I'm not a Big Design Up Front guy. My philosophy is A Little Thinking Up Front. I distrust TDD as a methodology because it strikes me as too much random-walking the problem space to stumble on an acceptable solution. But I certainly don't condone overthinking the problem either.
To be honest, I actually don't think design documents have much value in and of themselves. I subscribe to the Dwight D. Eisenhower school, where plans are worthless, but planning is everything. A design document should be well-written, not because someone needs to read it, but because the writer needs to be thinking precisely and rigorously if they have any hope of creating a precise and rigorous design.
The end result, however will always be subject to change in light of changing requirements. Contrary to some people I know, I don't see the point of keeping the design document up to date. It violates DRY. The documentation and the code will inevitibly drift apart despite your greatest efforts; it's really not that hard to understand well-written code in the first place, so why not go to the authoritative source directly?

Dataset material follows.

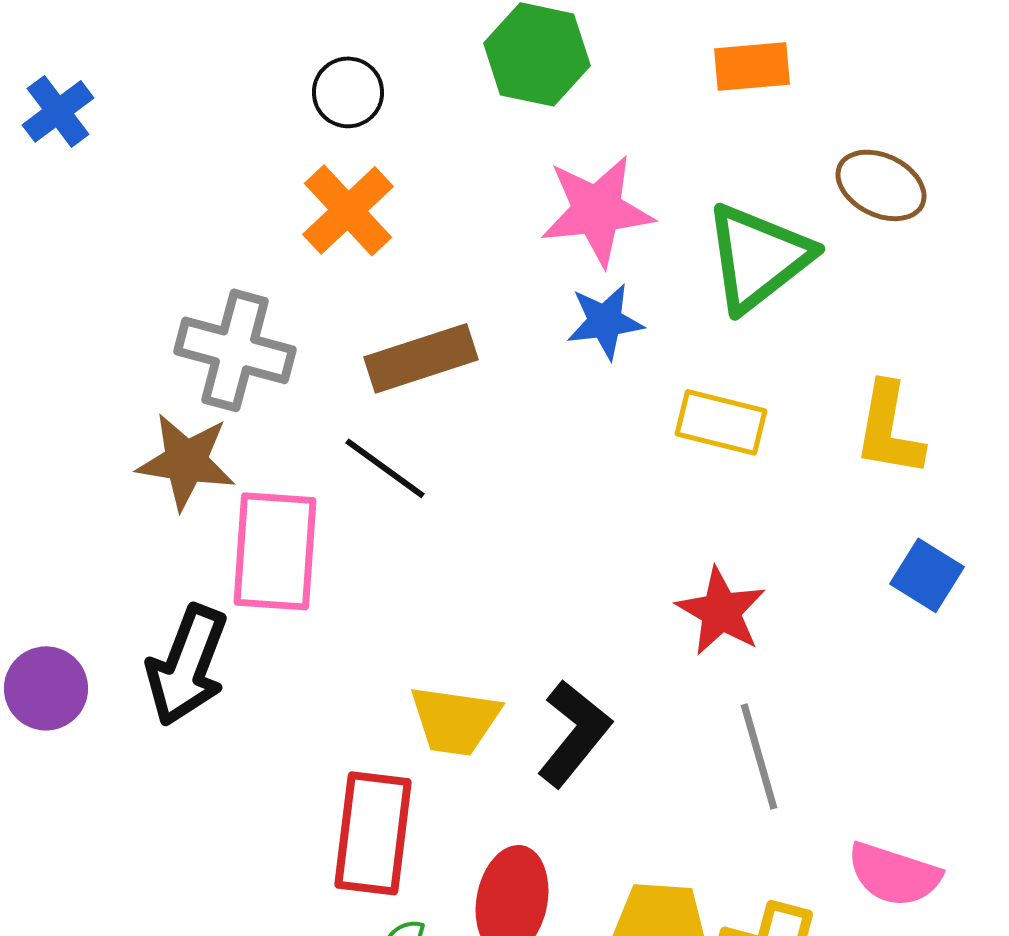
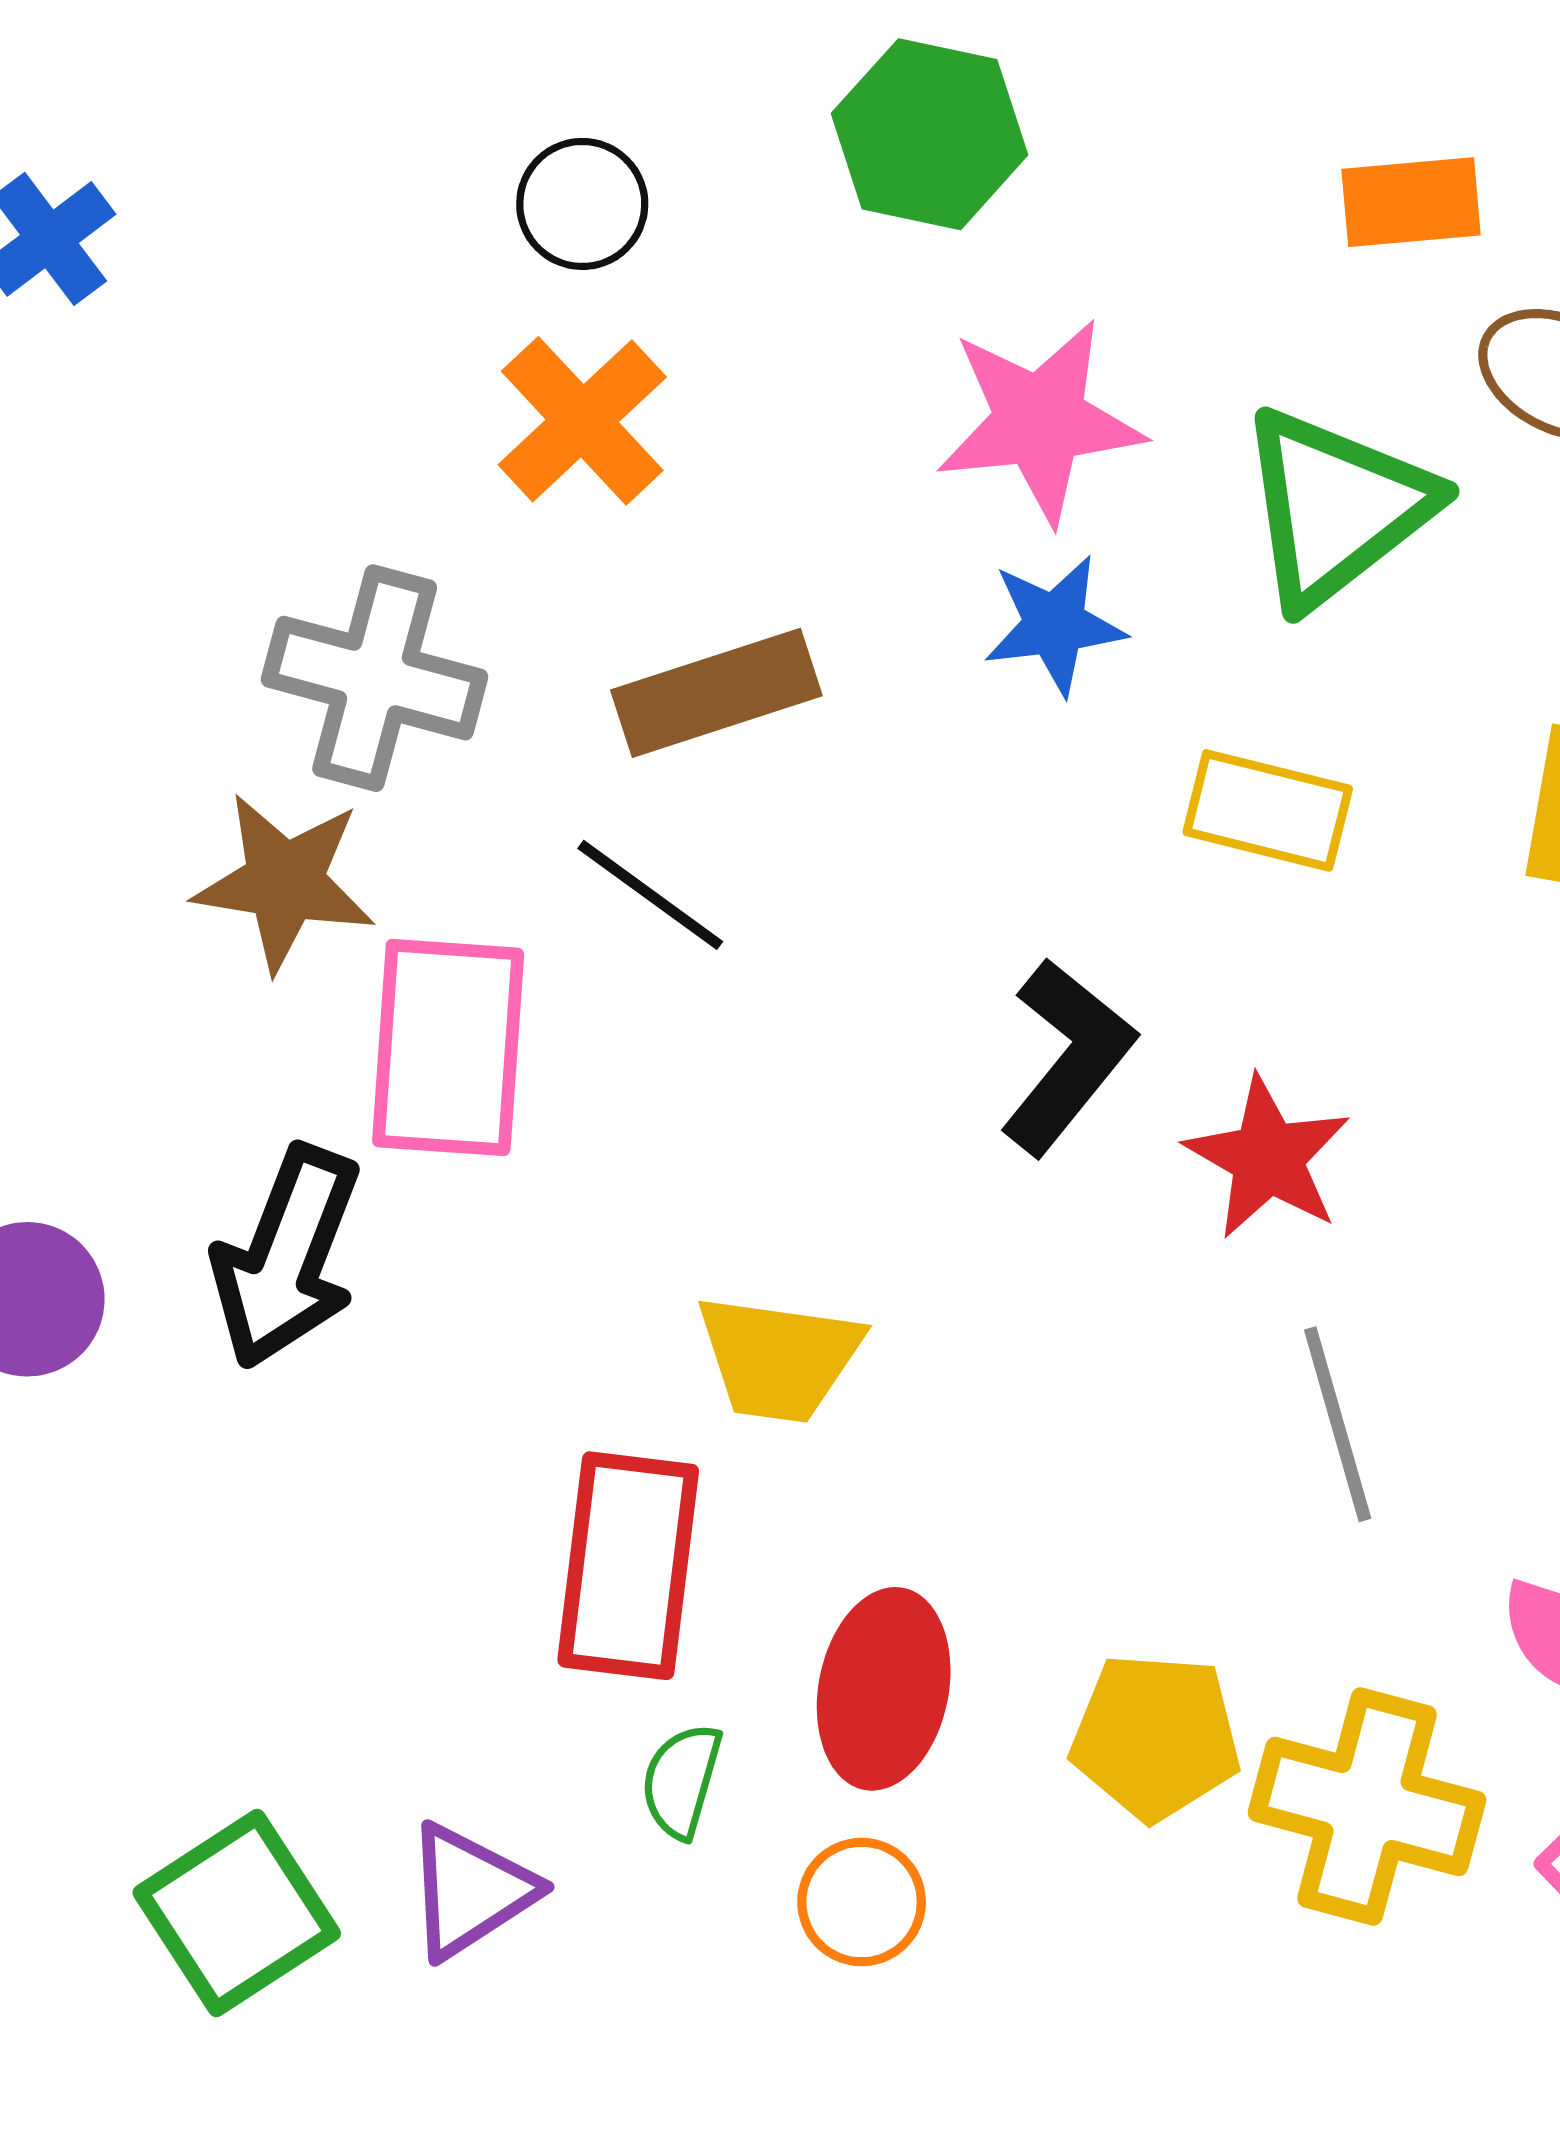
orange rectangle: (752, 66) -> (1411, 202), moved
black L-shape: (574, 733) -> (1067, 1057), moved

It's a truism that no one reads design documents anyways; if they do read them, it is as a historical artifact -- to get an idea of what one person was thinking at one point in time, and not necessarily what the design is now and eternally should ever be.
On Document Templates
Finally, a word on document templates. Yes, we have a standard document template in my group, and no, it doesn't do a damned bit of good.
Our template is really quite simple. It has four main sections:
- Introduction
- High-level design
- Detailed design
- Other considerations (a dozen items such as localization, performance, security, error handling, etc).
Most people get through the introduction OK. But the distinction between "high level design" and "detailed design" is a total fucking mystery to most folks -- they sort of run into each other in one long ramble. Personally I usually rename them to "interface" and "implementation" respectively: the theory being that once an interface is nailed down, the implementation is pretty unimportant; 90% of the time it practically writes itself.
And no one, but NO ONE, ever fills out the "other considerations" section of the template. Neither does anyone hold anyone else accountable for completing it. Let this be a lesson for document template writers everywhere: you can lead an engineer to water, but you can't make him think.
One of my favorite interview questions is "how do write design documents?" At the risk of tipping off a potential interview candidate to what I think the ideal answer is, here's the template I'd prefer to be using:
- Introduction: what are the background, goals, relevant functional specs, etc?
- Class diagram: who are the major players? What are their responsibilities? What state do they carry?
- Interfaces: tell me about all new public functions, classes and/or interfaces you plan to define. Don't describe private methods and other implementation details: save it for an appendix if you REALLY think it's important to write down.
- Examples: Show me sample code, test code, or sequence diagrams that illustrate how these new interfaces are intended to be used.
- Defense: what other ideas did you consider? What are their pros and cons relative to the design you eventually chose?
- Test cases: are there any tricky parts you think might be difficult to get working correctly? If so, explain ways you can test your design for correctness.